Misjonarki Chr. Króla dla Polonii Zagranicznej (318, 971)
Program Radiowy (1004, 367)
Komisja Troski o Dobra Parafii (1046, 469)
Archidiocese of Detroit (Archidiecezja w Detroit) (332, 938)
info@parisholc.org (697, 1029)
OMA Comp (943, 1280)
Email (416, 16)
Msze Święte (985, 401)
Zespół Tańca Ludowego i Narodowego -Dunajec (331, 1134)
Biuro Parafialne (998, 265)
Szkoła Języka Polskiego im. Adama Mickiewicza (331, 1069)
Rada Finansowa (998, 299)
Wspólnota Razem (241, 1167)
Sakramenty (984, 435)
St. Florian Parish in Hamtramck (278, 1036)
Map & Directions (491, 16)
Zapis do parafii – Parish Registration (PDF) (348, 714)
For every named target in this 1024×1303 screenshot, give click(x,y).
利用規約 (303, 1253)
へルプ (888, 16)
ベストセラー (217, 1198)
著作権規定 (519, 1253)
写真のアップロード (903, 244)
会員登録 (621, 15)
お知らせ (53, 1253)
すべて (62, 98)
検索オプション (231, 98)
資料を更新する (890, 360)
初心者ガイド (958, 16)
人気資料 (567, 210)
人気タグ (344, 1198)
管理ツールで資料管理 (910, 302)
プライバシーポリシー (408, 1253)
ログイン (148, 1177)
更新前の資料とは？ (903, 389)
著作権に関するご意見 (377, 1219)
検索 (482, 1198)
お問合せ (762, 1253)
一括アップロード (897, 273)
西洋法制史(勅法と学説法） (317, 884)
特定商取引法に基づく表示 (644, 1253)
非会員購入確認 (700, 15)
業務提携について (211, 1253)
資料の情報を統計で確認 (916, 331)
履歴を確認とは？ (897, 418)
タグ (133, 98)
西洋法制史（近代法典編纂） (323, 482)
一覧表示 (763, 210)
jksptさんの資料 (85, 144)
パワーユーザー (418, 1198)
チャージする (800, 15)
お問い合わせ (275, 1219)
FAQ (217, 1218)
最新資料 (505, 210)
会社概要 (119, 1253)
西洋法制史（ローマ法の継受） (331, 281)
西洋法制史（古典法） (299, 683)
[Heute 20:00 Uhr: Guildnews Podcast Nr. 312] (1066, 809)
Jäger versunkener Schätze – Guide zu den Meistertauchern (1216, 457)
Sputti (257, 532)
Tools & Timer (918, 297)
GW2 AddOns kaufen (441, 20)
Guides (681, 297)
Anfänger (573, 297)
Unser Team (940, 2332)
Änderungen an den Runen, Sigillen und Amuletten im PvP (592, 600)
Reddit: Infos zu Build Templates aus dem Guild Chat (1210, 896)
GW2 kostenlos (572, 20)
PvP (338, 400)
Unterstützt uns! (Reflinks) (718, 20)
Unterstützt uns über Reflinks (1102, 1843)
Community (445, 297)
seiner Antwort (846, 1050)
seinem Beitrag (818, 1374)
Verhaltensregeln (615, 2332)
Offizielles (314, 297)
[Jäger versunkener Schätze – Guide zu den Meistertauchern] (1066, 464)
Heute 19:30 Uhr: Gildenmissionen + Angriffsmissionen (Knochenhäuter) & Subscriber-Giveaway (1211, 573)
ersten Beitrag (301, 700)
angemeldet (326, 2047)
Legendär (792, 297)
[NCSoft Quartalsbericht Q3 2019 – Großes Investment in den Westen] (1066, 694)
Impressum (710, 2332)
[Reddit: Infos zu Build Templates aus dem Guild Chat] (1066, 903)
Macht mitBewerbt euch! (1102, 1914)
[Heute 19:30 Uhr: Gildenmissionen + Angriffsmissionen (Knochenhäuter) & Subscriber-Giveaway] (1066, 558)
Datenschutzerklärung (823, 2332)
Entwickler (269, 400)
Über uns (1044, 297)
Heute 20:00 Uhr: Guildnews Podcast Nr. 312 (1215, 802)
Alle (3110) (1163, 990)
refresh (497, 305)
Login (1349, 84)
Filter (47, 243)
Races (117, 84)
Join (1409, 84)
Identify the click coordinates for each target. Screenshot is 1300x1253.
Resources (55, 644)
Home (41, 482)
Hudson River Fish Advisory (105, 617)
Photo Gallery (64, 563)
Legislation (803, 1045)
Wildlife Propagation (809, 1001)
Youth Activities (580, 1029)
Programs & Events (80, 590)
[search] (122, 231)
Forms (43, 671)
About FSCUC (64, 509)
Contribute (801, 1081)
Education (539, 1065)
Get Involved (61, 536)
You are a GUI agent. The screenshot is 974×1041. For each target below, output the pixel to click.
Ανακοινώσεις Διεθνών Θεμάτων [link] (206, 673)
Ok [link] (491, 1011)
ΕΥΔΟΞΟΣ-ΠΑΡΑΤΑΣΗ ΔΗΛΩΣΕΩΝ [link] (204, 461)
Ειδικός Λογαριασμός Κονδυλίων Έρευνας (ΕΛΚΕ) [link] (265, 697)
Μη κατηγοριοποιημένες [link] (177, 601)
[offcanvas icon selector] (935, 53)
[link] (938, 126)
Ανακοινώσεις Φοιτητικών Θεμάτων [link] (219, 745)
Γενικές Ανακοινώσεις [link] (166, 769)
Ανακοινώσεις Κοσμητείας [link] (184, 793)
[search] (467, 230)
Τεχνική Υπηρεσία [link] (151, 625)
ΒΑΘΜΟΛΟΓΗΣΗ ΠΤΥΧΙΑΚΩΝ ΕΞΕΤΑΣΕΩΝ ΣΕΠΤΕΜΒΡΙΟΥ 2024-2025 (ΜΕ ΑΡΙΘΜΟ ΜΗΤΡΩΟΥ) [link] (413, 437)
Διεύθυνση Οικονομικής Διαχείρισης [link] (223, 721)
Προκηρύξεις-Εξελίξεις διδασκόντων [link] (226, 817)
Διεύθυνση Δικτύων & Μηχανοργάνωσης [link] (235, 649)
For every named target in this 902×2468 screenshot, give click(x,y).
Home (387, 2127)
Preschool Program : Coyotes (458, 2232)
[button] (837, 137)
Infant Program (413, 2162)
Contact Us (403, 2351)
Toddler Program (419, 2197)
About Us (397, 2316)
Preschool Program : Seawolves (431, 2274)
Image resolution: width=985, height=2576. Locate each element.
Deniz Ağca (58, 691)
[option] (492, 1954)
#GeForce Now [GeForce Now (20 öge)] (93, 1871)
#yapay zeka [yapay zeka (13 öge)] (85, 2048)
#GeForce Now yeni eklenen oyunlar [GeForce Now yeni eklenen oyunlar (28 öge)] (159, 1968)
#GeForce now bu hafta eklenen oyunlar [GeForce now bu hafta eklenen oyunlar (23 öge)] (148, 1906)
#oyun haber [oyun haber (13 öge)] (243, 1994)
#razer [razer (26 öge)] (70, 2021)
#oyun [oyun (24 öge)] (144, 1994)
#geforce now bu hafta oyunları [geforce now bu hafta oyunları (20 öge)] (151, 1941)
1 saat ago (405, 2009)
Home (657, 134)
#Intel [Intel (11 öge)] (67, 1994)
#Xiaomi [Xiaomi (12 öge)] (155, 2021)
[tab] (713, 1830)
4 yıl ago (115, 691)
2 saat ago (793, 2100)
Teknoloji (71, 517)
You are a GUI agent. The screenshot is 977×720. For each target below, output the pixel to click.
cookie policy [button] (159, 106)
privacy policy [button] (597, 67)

+===+

(Assigned task): Word for word, restate the listing above from its first line to the line with "Rada Finansowa (998, 299)", keeping both.

(Reply):
Misjonarki Chr. Króla dla Polonii Zagranicznej (318, 971)
Program Radiowy (1004, 367)
Komisja Troski o Dobra Parafii (1046, 469)
Archidiocese of Detroit (Archidiecezja w Detroit) (332, 938)
info@parisholc.org (697, 1029)
OMA Comp (943, 1280)
Email (416, 16)
Msze Święte (985, 401)
Zespół Tańca Ludowego i Narodowego -Dunajec (331, 1134)
Biuro Parafialne (998, 265)
Szkoła Języka Polskiego im. Adama Mickiewicza (331, 1069)
Rada Finansowa (998, 299)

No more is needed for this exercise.